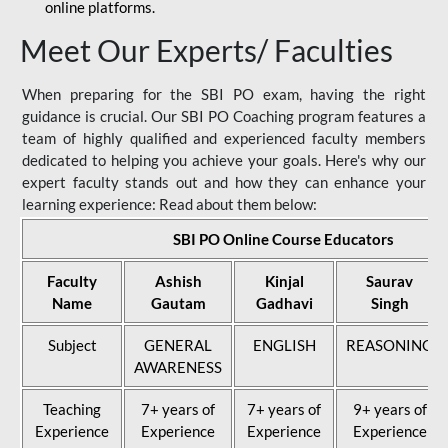
online platforms.
Meet Our Experts/ Faculties
When preparing for the SBI PO exam, having the right
guidance is crucial. Our SBI PO Coaching program features a
team of highly qualified and experienced faculty members
dedicated to helping you achieve your goals. Here's why our
expert faculty stands out and how they can enhance your
learning experience: Read about them below:
SBI PO Online Course Educators
Faculty
Ashish
Kinjal
Saurav
Name
Gautam
Gadhavi
Singh
Subject
GENERAL
ENGLISH
REASONING
AWARENESS
Teaching
7+ years of
7+ years of
9+ years of
Experience
Experience
Experience
Experience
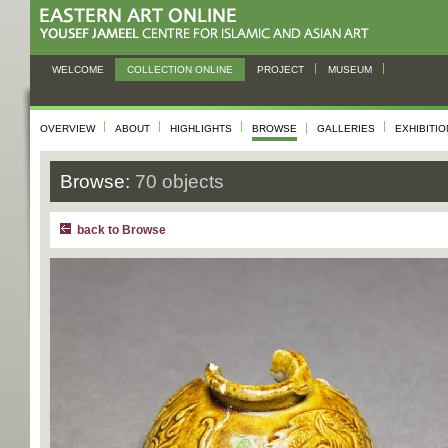
WELCOME
COLLECTION ONLINE
PROJECT
MUSEUM
OVERVIEW
ABOUT
HIGHLIGHTS
BROWSE
GALLERIES
EXHIBITI
Browse:
70 objects
back to Browse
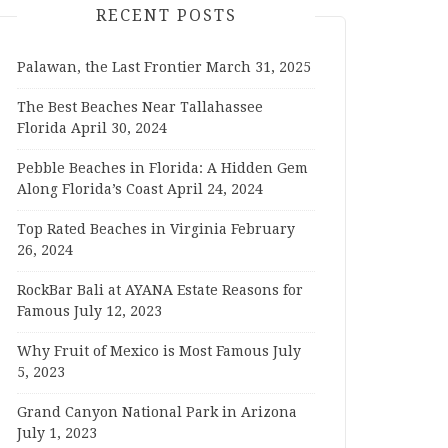
RECENT POSTS
Palawan, the Last Frontier
March 31, 2025
The Best Beaches Near Tallahassee
Florida
April 30, 2024
Pebble Beaches in Florida: A Hidden Gem
Along Florida’s Coast
April 24, 2024
Top Rated Beaches in Virginia
February
26, 2024
RockBar Bali at AYANA Estate Reasons for
Famous
July 12, 2023
Why Fruit of Mexico is Most Famous
July
5, 2023
Grand Canyon National Park in Arizona
July 1, 2023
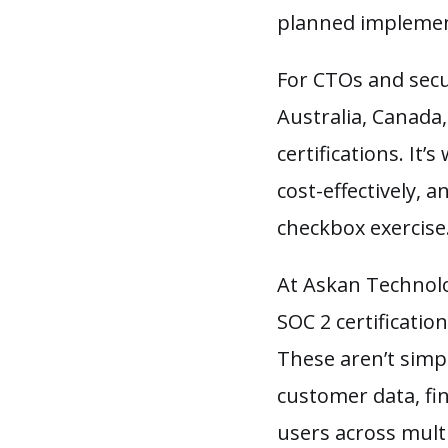
planned implemen
For CTOs and secu
Australia, Canada
certifications. It
cost-effectively,
checkbox exercise
At Askan Technolo
SOC 2 certificati
These aren’t simpl
customer data, fin
users across multi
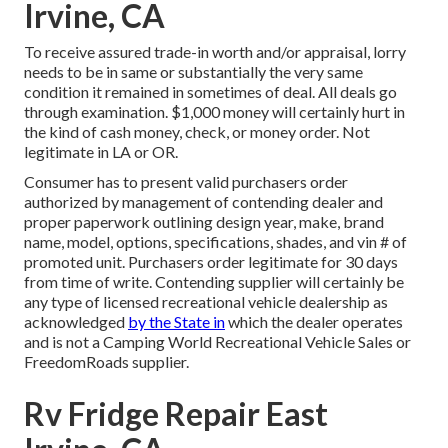
Irvine, CA
To receive assured trade-in worth and/or appraisal, lorry
needs to be in same or substantially the very same
condition it remained in sometimes of deal. All deals go
through examination. $1,000 money will certainly hurt in
the kind of cash money, check, or money order. Not
legitimate in LA or OR.
Consumer has to present valid purchasers order
authorized by management of contending dealer and
proper paperwork outlining design year, make, brand
name, model, options, specifications, shades, and vin # of
promoted unit. Purchasers order legitimate for 30 days
from time of write. Contending supplier will certainly be
any type of licensed recreational vehicle dealership as
acknowledged
by the State in
which the dealer operates
and is not a Camping World Recreational Vehicle Sales or
FreedomRoads supplier.
Rv Fridge Repair East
┄┄┄┄┄┄
REQUIRED ACTION
Every line that holds the string "supplier" must be copied from the records above.

RESULT OF THIS EXERCISE
from time of write. Contending supplier will certainly be
FreedomRoads supplier.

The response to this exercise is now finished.